August 12, 2015 7:21 AM EDT

Rdio, one of the smaller competitors in the crowded music streaming space, is trying to stand out with a very old-school feature: hundreds of local radio stations featuring live DJs.

On Wednesday, the company announced it’s adding 500 live terrestrial radio stations to its service, giving users the ability to stream programming on their computer or mobile device. Rdio is partnering with Cumulus, the second-largest radio station owner in the U.S., to deliver the content, which will be available on both Rdio’s free and paid tiers starting immediately. iHeartRadio, the country’s largest station owner, already has its own streaming app.

When opening the Rdio app, users will see live radio stations that match their listening habits, mixed with album and song suggestions picked by Rdio’s recommendation algorithms. Once a radio station is selected, the live broadcast will play, ads and all, directly through Rdio. Users can save any songs they’re hearing to listen to on-demand at a later time.

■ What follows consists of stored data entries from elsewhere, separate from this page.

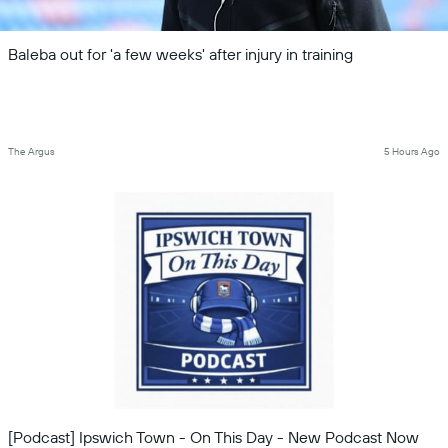
Baleba out for 'a few weeks' after injury in training
The Argus
5 Hours Ago
[Podcast] Ipswich Town - On This Day - New Podcast Now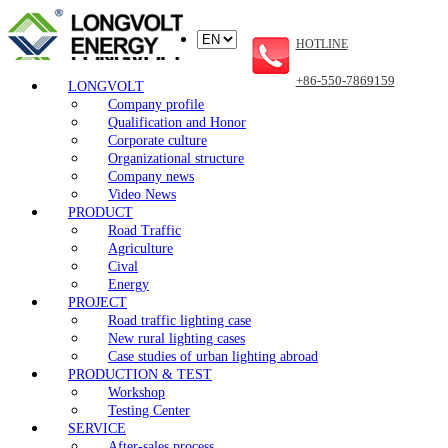
HOTLINE
+86-550-7869159
LONGVOLT
Company profile
Qualification and Honor
Corporate culture
Organizational structure
Company news
Video News
PRODUCT
Road Traffic
Agriculture
Cival
Energy
PROJECT
Road traffic lighting case
New rural lighting cases
Case studies of urban lighting abroad
PRODUCTION & TEST
Workshop
Testing Center
SERVICE
After-sales process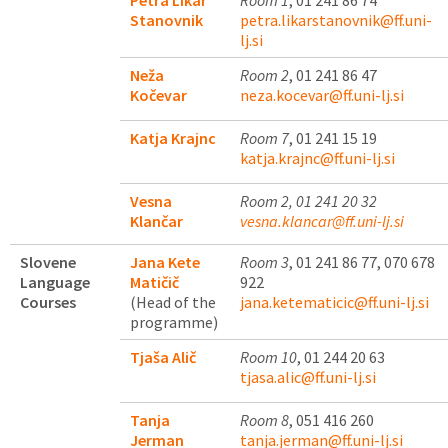
Petra Likar
Room 1
, 01 241 86 74
Stanovnik
petra.likarstanovnik@ff.uni-
lj.si
Neža
Room 2
, 01 241 86 47
Kočevar
neza.kocevar@ff.uni-lj.si
Katja Krajnc
Room 7
, 01 241 15 19
katja.krajnc@ff.uni-lj.si
Vesna
Room 2, 01 241 20 32
Klančar
vesna.klancar@ff.uni-lj.si
Slovene
Jana Kete
Room 3
, 01 241 86 77, 070 678
Language
Matičič
922
Courses
(Head of the
jana.ketematicic@ff.uni-lj.si
programme)
Tjaša Alič
Room 10
, 01 244 20 63
tjasa.alic@ff.uni-lj.si
Tanja
Room 8
, 051 416 260
Jerman
tanja.jerman@ff.uni-lj.si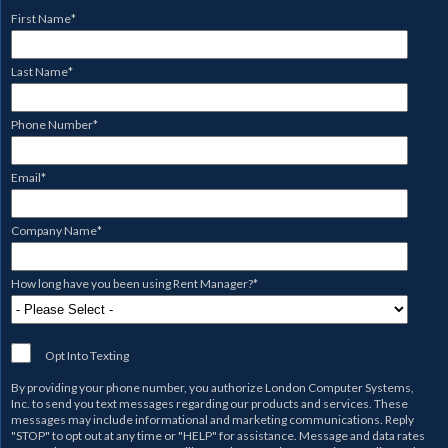
First Name
*
Last Name
*
Phone Number
*
Email
*
Company Name
*
How long have you been using Rent Manager?
*
Opt Into Texting
By providing your phone number, you authorize
London Computer Systems,
Inc.
to send you text messages regarding our products and services. These
messages may include informational and marketing communications. Reply
"STOP" to opt out at any time or "HELP" for assistance. Message and data rates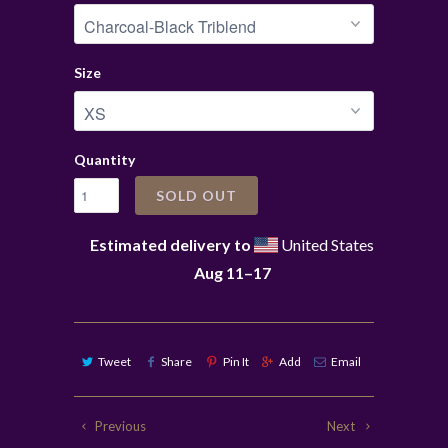
Size
Quantity
SOLD OUT
Estimated delivery to
United States
Aug 11⁠–17
Tweet
Share
Pin It
Add
Email
Previous
Next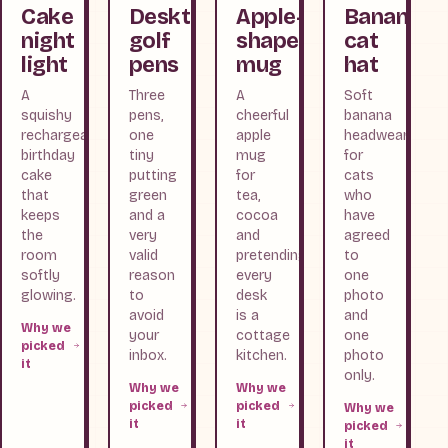
Cake
Desktop
Apple-
Banana
night
golf
shaped
cat
light
pens
mug
hat
A
Three
A
Soft
squishy
pens,
cheerful
banana
rechargeable
one
apple
headwear
birthday
tiny
mug
for
cake
putting
for
cats
that
green
tea,
who
keeps
and a
cocoa
have
the
very
and
agreed
room
valid
pretending
to
softly
reason
every
one
glowing.
to
desk
photo
avoid
is a
and
Why we
your
cottage
one
picked
inbox.
kitchen.
photo
it
only.
Why we
Why we
picked
picked
Why we
it
it
picked
it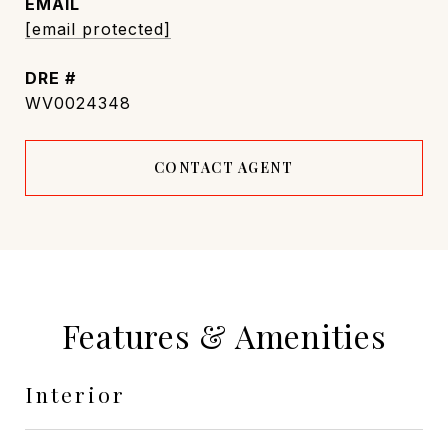
EMAIL
[email protected]
DRE #
WV0024348
CONTACT AGENT
Features & Amenities
Interior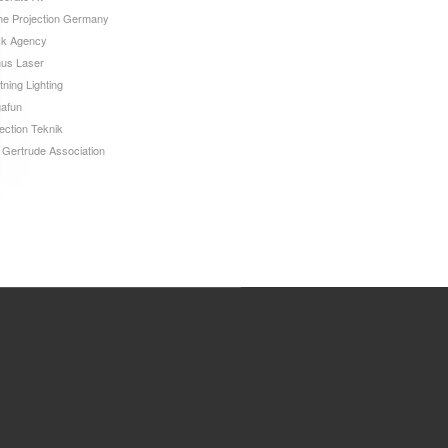
e Projection Germany
ck Agency
us Laser
tning Lighting
afun
ection Teknik
 Gertrude Association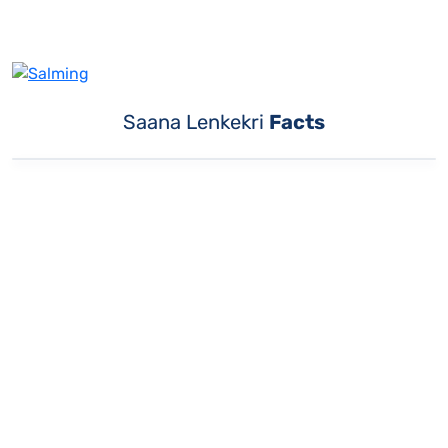
Saana Lenkekri
Facts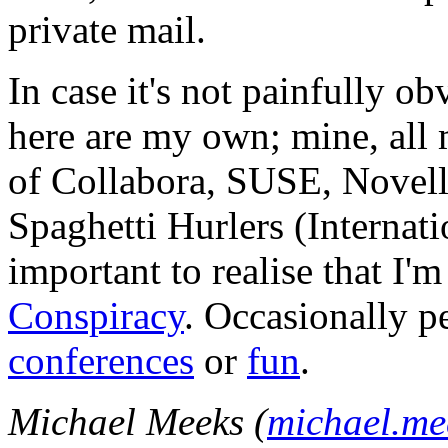
private mail.
In case it's not painfully ob
here are my own; mine, all m
of Collabora, SUSE, Novel
Spaghetti Hurlers (Internatio
important to realise that I'
Conspiracy
. Occasionally p
conferences
or
fun
.
Michael Meeks (
michael.m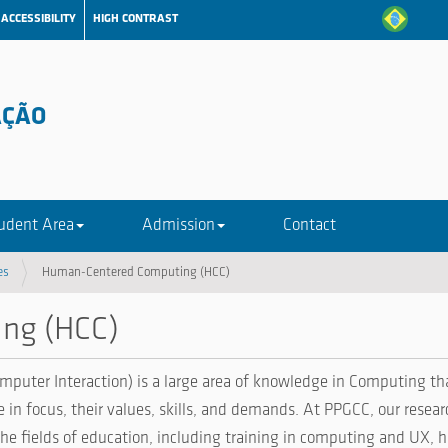
ACCESSIBILITY
HIGH CONTRAST
AÇÃO
udent Area
Admission
Contact
es
Human-Centered Computing (HCC)
ng (HCC)
r Interaction) is a large area of ​​knowledge in Computing tha
e in focus, their values, skills, and demands. At PPGCC, our resea
e fields of education, including training in computing and UX, h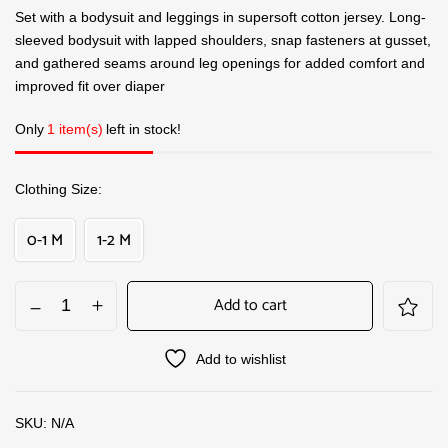
Set with a bodysuit and leggings in supersoft cotton jersey. Long-
sleeved bodysuit with lapped shoulders, snap fasteners at gusset,
and gathered seams around leg openings for added comfort and
improved fit over diaper
Only
1 item(s)
left in stock!
Clothing Size
0-1 M
1-2 M
Add to cart
Add to wishlist
SKU:
N/A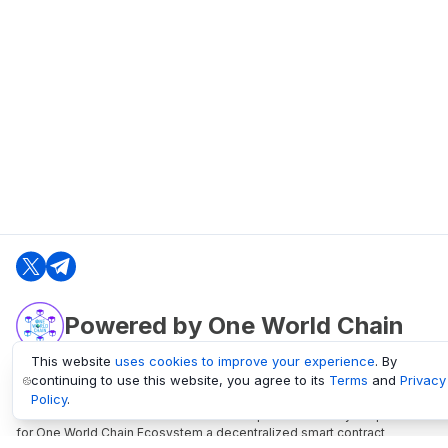
Powered by One World Chain
This website
uses cookies to improve your experience
. By
continuing to use this website, you agree to its
Terms
and
Privacy
oneworldchain.org
Policy
.
One World Chain Blockchain is a Block Explorer and Analytics platform
for One World Chain Ecosystem a decentralized smart contract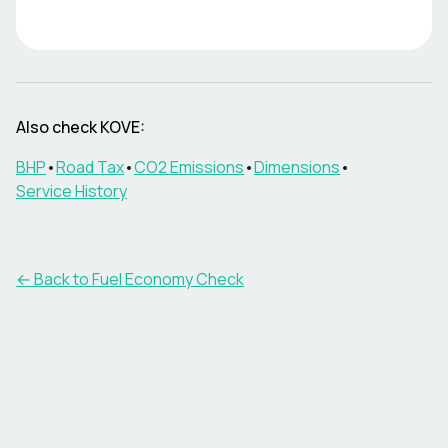
Also check
KOVE
:
BHP
•
Road Tax
•
CO2 Emissions
•
Dimensions
•
Service History
← Back to Fuel Economy Check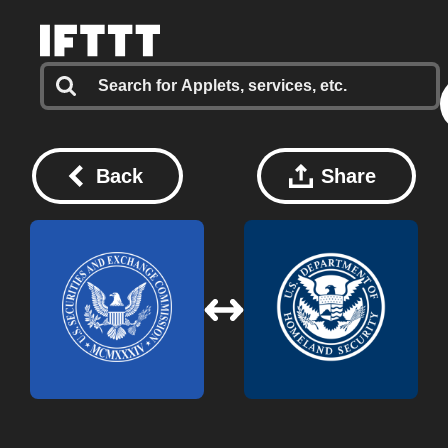
Back
Share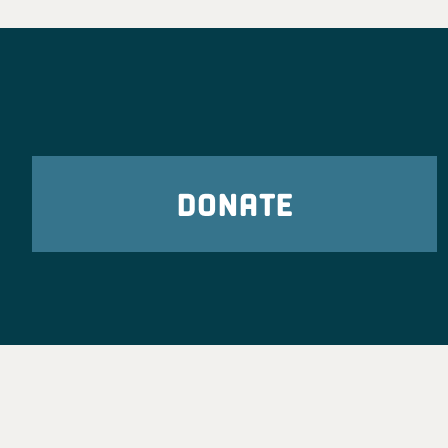
DONATE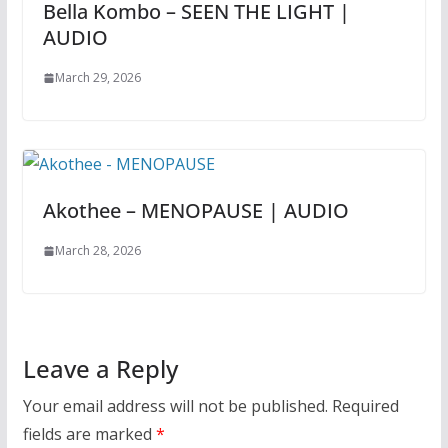
Bella Kombo – SEEN THE LIGHT |
AUDIO
March 29, 2026
Akothee – MENOPAUSE | AUDIO
March 28, 2026
Leave a Reply
Your email address will not be published.
Required
fields are marked
*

The new feature is primarily aimed at users who haven’t yet dived into the world of music streaming services. About 41 million people currently pay for a music subscription service, while 245 million people aged 12 or older in the U.S. alone listen to traditional radio stations every week, according to Nielsen. Rdio doesn’t break out its user numbers, but CEO Anthony Bay told CNET last year that “our numbers aren’t as big as we’d like them to be.”

“There [are] still tons of people out there that are listening to music every week that haven’t used any streaming service,” says Chris Becherer, Rdio’s senior vice president for product. “Our goal is to try to bridge that audience.”

Rdio’s new feature comes shortly after Apple launched its own streaming service with a live radio station called Beats 1 as a central element. There’s been a broader shift among consumer tech companies over the last year in acknowledging the value of curatorial experts instead of relying overwhelmingly on algorithms.

“There’s a group of people that have been doing curation in this country for over 100 years quite effectively,” Becherer says, “and that’s local broadcast radio DJs.”